Strasbourg 1978-79, do inferno ao céu em três anos

Estrasburgo pertencia ao Império Alemão quando surgiu o primeiro esboço do Racing Club de Strasbourg Alsace, o FC Neudorf. Rica em carvão e ferro, matérias-primas de primeira necessidade durante a industrialização europeia, a região da Alsácia passara anos sendo disputada por germânicos e franceses, que passaram a controlá-la após a Primeira Guerra Mundial. Mal comparando, o futebol do Strasbourg também viveria trajetória marcada por indefinição. No final dos anos 1970, após entrar em queda livre, o clube conseguiu sucesso, ainda que efêmero.

Strasbourg 1978-79
Foto: Desconhecido/Arte: O Futebólogo


A história começa mal. Em 1975-76, com uma campanha horrível, o Strasbourg perde seu lugar na elite francesa, rebaixado. Na década, é a segunda vez que tal tragédia se abate sobre a equipe. Dificuldades financeiras não dão margem a otimismo. É evidente: os melhores jogadores do clube sairão. Também é óbvio que ninguém em sã consciência aceitará de bom grado assumir a direção do time trepidante. Quase ninguém.
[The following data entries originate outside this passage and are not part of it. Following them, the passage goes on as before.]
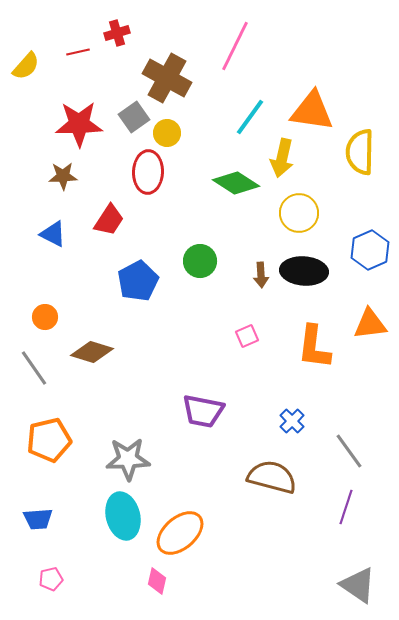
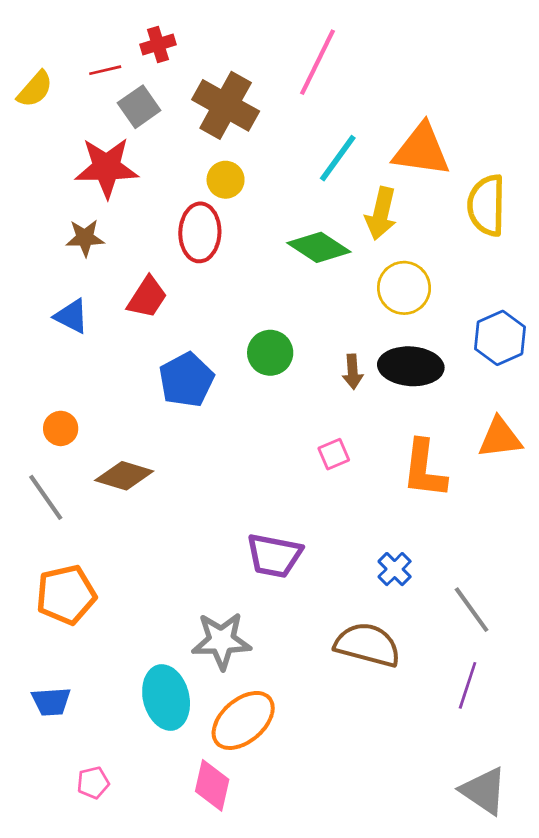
gray square: (134, 117) -> (139, 107), moved
gray star: (128, 459) -> (222, 641), moved
pink pentagon: (51, 579) -> (93, 783), moved
pink diamond: (157, 581) -> (212, 785), size x1.4

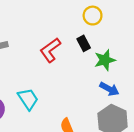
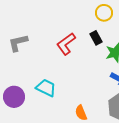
cyan trapezoid: (28, 99) -> (46, 88), turned -30

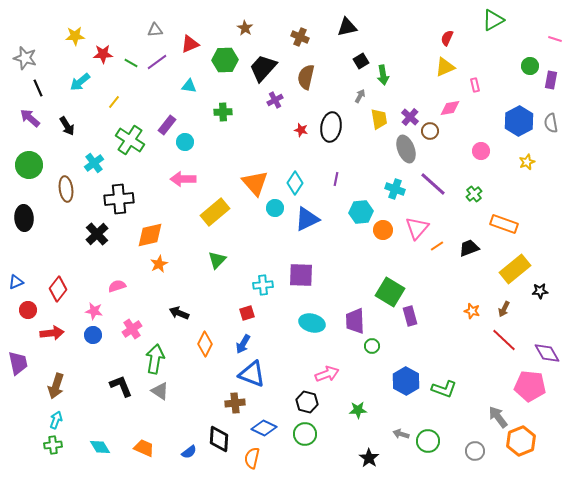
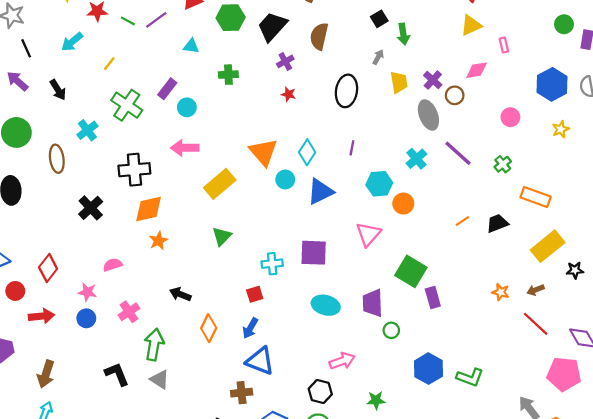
red star: (301, 130) -> (289, 94), moved
cyan cross: (395, 189) -> (416, 159), turned 30
black cross: (119, 199) -> (134, 170), moved
pink triangle: (417, 228) -> (368, 234), moved
brown arrow: (504, 309) -> (536, 290), turned 42

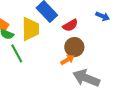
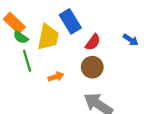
red semicircle: (70, 25) -> (93, 42), turned -35
orange arrow: (67, 60) -> (56, 77), moved

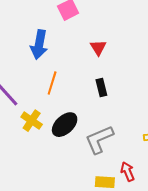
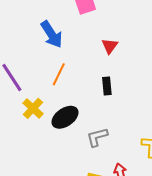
blue arrow: (39, 45) -> (52, 34), turned -52
gray L-shape: (99, 139) -> (97, 137), size x0.7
Alain Léopold e a missão de reerguimento


Desde julho de 1973, com os alsacianos sob a liderança de Philippe Fass, Alain Léopold integrava a estrutura bleu et blanc. Seria ele o maluco a assumir a presidência do time em 1976. Não havia urgência maior do que a redução dos custos operacionais da equipe; era a única e difícil forma de viabilizar o acesso à Ligue 1. O time vinha se desfazendo nas últimas temporadas. Peças como os selecionáveis franceses Jean-Noël Huck, Marc Molitor, Gérard Hausser e Gilbert Gress, além do israelense Giora Spiegel, foram se despedindo. Era ruim para jogadores de alto nível seguir em um time oscilante, cujas glórias máximas eram conquistas da Copa da França e da Copa da Liga Francesa, décadas atrás.

Tantas eram as agruras que, para equilibrar o orçamento do clube, Léopold pleiteou a concessão de subvenções junto à prefeitura municipal. Substituir os bons jogadores que saíam parecia impossível; ir ao mercado de transferências em busca de atletas afirmados era impensável. Mas não se diz que quase todo problema tem solução por acaso. A resposta procurada pelo mandatário estava próxima do Stade de la Meinau. Vinha das categorias de base e de times amadores da região. Um feliz acidente.

O dirigente ainda convenceu duas figuras importantes, e com laços estreitos com o Strasbourg, a ajudar o clube a renascer — um técnico e um jogador. O austro-húngaro Elek Schwartz defendera os Bleu et Blanc nos anos 1930 e treinara equipes como Porto, Benfica e Eintracht Frankfurt. Já aposentado, recatado em Haguenau, recebeu o convite. Uma última aventura batia à porta. Seriam 10 meses se revezando com o jogador-treinador Heinz Schilcher, ex-Ajax. Schwartz aceitou.

Também era importante mover as massas. Alain persuadiu o meia iugoslavo Ivica Osim a voltar ao clube que defendera entre 1970 e 72. No jogo que fechou a temporada do descenso, apenas 1.637 pessoas acompanharam o clube; isso não poderia se repetir. Veterano, aos 35 anos, o eslavo aceitou a missão de ser um chamariz para o povo, que no passado recente vibrara com suas jogadas.


Léopold teve sorte. Contou com um grupo de vice-presidentes crentes na sua liderança. René Maechler (relações técnicas, esportivas e de imprensa), Francis Kappeler (finanças), Gérard Haeringer (vendas), Pierre Koenig (gramado e uniformes), Nicolas Wiltberger (comitê jurídico e disciplinar), Jean-Jacques Schneider (relações públicas) e Jean-Pierre Kress (centro de treinamento) seriam peças valiosas em sua gestão.

“Éramos uma equipe de gestão unida. Tínhamos a mesma idade, discutíamos tudo, sem concordar sempre. Estávamos cientes de nossas responsabilidades, mas nunca tivemos a cabeça nas nuvens”, disse o presidente ao portal Racing Stub.

Depois do acesso, influenciado por Cruyff, Gilbert Gress retorna


O Strasbourg subiu imediatamente. Em 1976-77, com a segundona dividida em dois grupos, o campeão de cada um subia. Os Bleu et Blanc foram absolutos. Lideraram o Grupo B, somando mais cinco pontos do que o Rouen. O time venceu 23 partidas, perdeu oito e empatou três. Alcançou o espantoso saldo positivo de 58 gols, com o melhor ataque (84) e a defesa menos vazada (26). O goleador Albert Gemmrich fez 24 gols, ficando atrás apenas dos argentinos Delio Onnis, do Monaco, e Joaquim Martínez, do Toulouse.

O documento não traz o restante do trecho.